Blocard

Package Leaflet: Information for the User

Blocard, 5 mg, Film-Coated Tablets

Blocard, 10 mg, Film-Coated Tablets

Bisoprolol Fumarate

Read the Package Leaflet Carefully Before Taking the Medication, as it Contains Important Information for the Patient.

• You should keep this leaflet, so you can read it again if you need to.
• If you have any doubts, you should consult your doctor, pharmacist, or nurse.
• This medication has been prescribed specifically for you. Do not give it to others. The medication may harm another person, even if their symptoms are the same as yours.
• If you experience any side effects, including those not listed in this leaflet, you should tell your doctor, pharmacist, or nurse. See section 4.

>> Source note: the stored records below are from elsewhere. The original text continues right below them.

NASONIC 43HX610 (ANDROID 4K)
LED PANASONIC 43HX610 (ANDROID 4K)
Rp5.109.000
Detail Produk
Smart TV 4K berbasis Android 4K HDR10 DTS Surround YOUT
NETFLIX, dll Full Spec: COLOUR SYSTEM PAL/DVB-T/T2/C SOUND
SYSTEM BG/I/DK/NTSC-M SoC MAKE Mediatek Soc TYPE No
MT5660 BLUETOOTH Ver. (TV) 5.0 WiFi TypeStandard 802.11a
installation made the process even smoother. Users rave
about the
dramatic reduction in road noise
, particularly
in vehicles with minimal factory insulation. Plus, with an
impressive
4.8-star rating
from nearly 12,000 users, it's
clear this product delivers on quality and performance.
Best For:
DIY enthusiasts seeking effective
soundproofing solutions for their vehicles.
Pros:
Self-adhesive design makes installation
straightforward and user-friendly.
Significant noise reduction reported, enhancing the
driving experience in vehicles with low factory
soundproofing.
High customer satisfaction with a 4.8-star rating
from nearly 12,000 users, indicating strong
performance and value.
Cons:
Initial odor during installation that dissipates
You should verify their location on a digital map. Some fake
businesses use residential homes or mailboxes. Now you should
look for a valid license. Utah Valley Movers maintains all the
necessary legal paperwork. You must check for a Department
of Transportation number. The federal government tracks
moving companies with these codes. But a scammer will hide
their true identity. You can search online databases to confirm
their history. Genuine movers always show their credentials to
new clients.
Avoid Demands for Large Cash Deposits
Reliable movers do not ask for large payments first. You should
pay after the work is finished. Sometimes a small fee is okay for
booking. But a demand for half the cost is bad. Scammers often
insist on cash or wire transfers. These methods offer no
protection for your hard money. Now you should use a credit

Table of Contents of the Leaflet

• 1. What is Blocard and What is it Used For
• 2. Important Information Before Taking Blocard
• 3. How to Take Blocard
• 4. Possible Side Effects
• 5. How to Store Blocard
• 6. Contents of the Package and Other Information

1. What is Blocard and What is it Used For

The active substance of Blocard is bisoprolol fumarate. Bisoprolol belongs to a group of medications called beta-blockers. These medications affect the body's response to certain nerve impulses, especially in the heart. As a result, bisoprolol slows down the heart rate and increases the heart's efficiency in pumping blood throughout the body. Bisoprolol in doses of 5 mg and 10 mg lowers high blood pressure.

Heart failure occurs when the heart muscle is weak and cannot pump enough blood to meet the body's needs.

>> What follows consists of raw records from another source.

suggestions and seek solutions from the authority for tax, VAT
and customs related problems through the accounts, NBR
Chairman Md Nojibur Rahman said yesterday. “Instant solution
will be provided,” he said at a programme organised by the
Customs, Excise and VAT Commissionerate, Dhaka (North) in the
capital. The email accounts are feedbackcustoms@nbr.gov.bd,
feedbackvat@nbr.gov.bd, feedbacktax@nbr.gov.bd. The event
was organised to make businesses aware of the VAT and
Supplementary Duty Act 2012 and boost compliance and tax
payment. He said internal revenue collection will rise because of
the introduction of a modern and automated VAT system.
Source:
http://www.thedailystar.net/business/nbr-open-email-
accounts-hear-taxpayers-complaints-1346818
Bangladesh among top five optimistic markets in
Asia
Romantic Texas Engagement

Blocard is used to treat stable, chronic heart failure.

Blocard, 5 mg and Blocard, 10 mg are used to treat high blood pressure or angina pectoris (chest pain caused by insufficient blood supply to the heart).

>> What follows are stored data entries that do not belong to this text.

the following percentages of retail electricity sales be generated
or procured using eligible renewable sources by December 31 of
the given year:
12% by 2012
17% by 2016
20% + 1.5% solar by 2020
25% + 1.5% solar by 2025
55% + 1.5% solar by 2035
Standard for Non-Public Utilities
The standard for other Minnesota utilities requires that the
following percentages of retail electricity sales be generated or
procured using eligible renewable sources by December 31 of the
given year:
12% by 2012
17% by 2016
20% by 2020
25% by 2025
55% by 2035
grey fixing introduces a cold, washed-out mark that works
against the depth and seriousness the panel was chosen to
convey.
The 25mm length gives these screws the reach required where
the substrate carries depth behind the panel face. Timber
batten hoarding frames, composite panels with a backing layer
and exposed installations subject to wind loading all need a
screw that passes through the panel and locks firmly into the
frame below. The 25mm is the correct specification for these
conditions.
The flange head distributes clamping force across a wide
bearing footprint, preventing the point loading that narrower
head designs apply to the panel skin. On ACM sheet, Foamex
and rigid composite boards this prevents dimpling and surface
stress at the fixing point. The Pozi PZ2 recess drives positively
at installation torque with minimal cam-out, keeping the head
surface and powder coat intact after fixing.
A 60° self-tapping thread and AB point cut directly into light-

2. Important Information Before Taking Blocard

When Not to Take Blocard:

You should not take Blocard in the following cases:

• if you are allergic to bisoprolol or any other ingredient of this medication (listed in section 6),
• if you have severe asthma,
• if you have severe blood circulation disorders in the limbs (such as Raynaud's syndrome), which can cause tingling, paleness, or blue discoloration of the fingers or toes,
• if you have an untreated pheochromocytoma, a rare tumor of the adrenal gland,
• if you have metabolic acidosis, a condition where the blood pH is abnormal,
• if you have acute heart failure,
• if your heart failure worsens and you need intravenous medications to increase heart contractility,
• if you have symptoms of slow heart rate,
• if you have symptoms of low blood pressure,
• if you have certain heart conditions that cause very slow or irregular heartbeats (second- or third-degree atrioventricular block, sinoatrial block, sick sinus syndrome) without a pacemaker,
• if you have cardiogenic shock, a severe and life-threatening heart condition that leads to low blood pressure and poor circulation.

Warnings and Precautions:

If you have any of the following conditions, you should discuss them with your doctor before taking Blocard; your doctor may decide that special caution is necessary (e.g., additional medications or more frequent check-ups):

• diabetes,
• strict fasting,
• certain heart conditions (such as arrhythmias or severe chest pain at rest - Prinzmetal's angina),
• kidney or liver disorders,
• blood circulation disorders in the limbs,
• mild asthma or chronic obstructive pulmonary disease,
• psoriasis (including a history of psoriasis),
• thyroid function disorders,
• pheochromocytoma of the adrenal gland.

In addition, you should tell your doctor if you are planning:

• desensitization therapy (e.g., to avoid hay fever), as Blocard may increase the risk of an allergic reaction or worsen such a reaction;
• undergoing surgery under general anesthesia, as Blocard may affect the body's response to anesthetics.

Children and Adolescents:

Blocard is not recommended for children and adolescents.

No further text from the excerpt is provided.